Summary and Key Points

  • The visual C=cliff was created by Eleanor J. Gibson and Richard D. Walk.
  • The use of the visual cliff by Gibson & Walk was to investigate the hypothesis that depth perception is an innate rather learned behavior.
  • The visual cliff apparatus uses a clear plexiglass base that is divided into shallow and cliff regions using patterned paper.

References

Arendash GW, Mori T, Dorsey M, Gonzalez R, Tajiri N, Borlongan C (2012). Electromagnetic treatment to old Alzheimer’s mice reverses β-amyloid deposition, modifies cerebral blood flow, and provides selected cognitive benefit. PLoS One. 7(4): e35751. doi: 10.1371/journal.pone.0035751.

Fox MW (1965). The visual cliff test for the study of visual depth perception in the mouse. Anim Behav. 13(2):232-3.

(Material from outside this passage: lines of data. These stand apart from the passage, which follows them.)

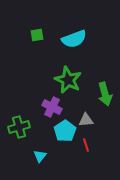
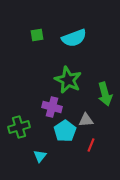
cyan semicircle: moved 1 px up
purple cross: rotated 12 degrees counterclockwise
red line: moved 5 px right; rotated 40 degrees clockwise
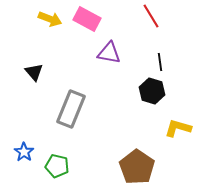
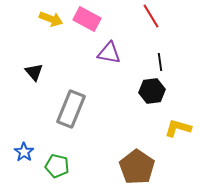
yellow arrow: moved 1 px right
black hexagon: rotated 25 degrees counterclockwise
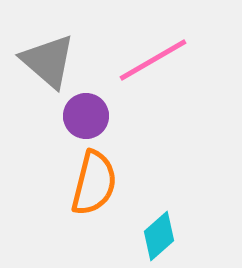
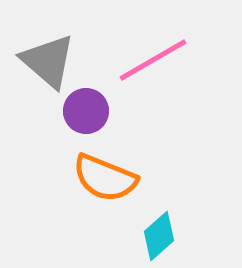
purple circle: moved 5 px up
orange semicircle: moved 11 px right, 5 px up; rotated 98 degrees clockwise
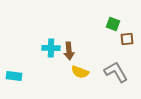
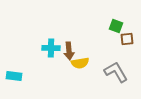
green square: moved 3 px right, 2 px down
yellow semicircle: moved 9 px up; rotated 30 degrees counterclockwise
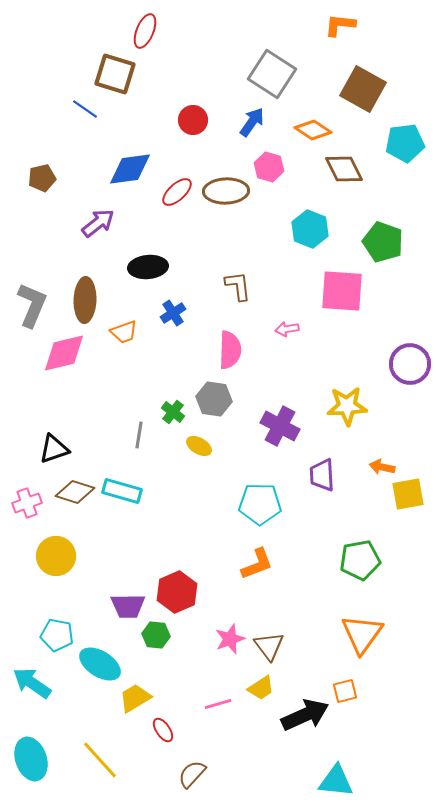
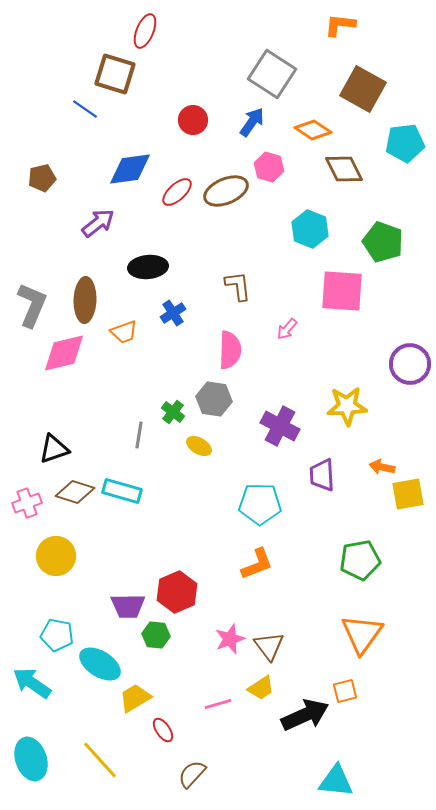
brown ellipse at (226, 191): rotated 21 degrees counterclockwise
pink arrow at (287, 329): rotated 40 degrees counterclockwise
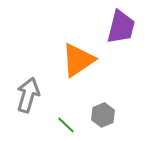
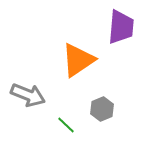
purple trapezoid: rotated 9 degrees counterclockwise
gray arrow: rotated 96 degrees clockwise
gray hexagon: moved 1 px left, 6 px up
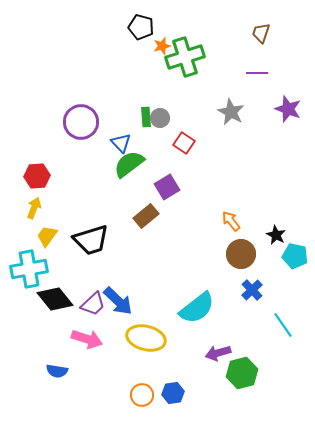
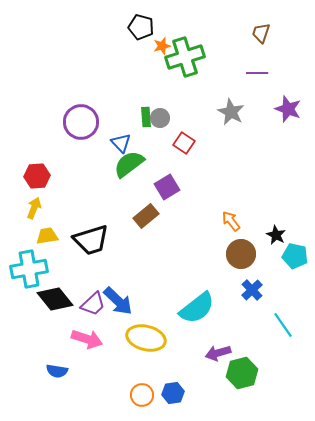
yellow trapezoid: rotated 45 degrees clockwise
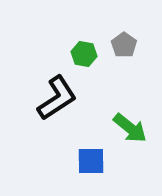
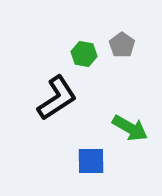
gray pentagon: moved 2 px left
green arrow: rotated 9 degrees counterclockwise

Gibson, E.J. & Walk, R.D. (1960). The “Visual Cliff”. Scientific American. 202 (4):64. doi:10.1038/scientificamerican0460-64

Lim JH, Stafford BK, Nguyen PL, Lien BV, Wang C, Zukor K4, He Z, Huberman AD (2016). Neural activity promotes long-distance, target-specific regeneration of adult retinal axons. Nat Neurosci. 19(8):1073-84. doi: 10.1038/nn.4340.

Logan RW, Robledo RF, Recla JM, Philip VM, Bubier JA, Jay JJ, Harwood C, Wilcox T, Gatti DM, Bult CJ, Churchill GA, Chesler EJ (2013). High-precision genetic mapping of behavioral traits in the diversity outbred mouse population. Genes Brain Behav. 12(4):424-37. doi: 10.1111/gbb.12029.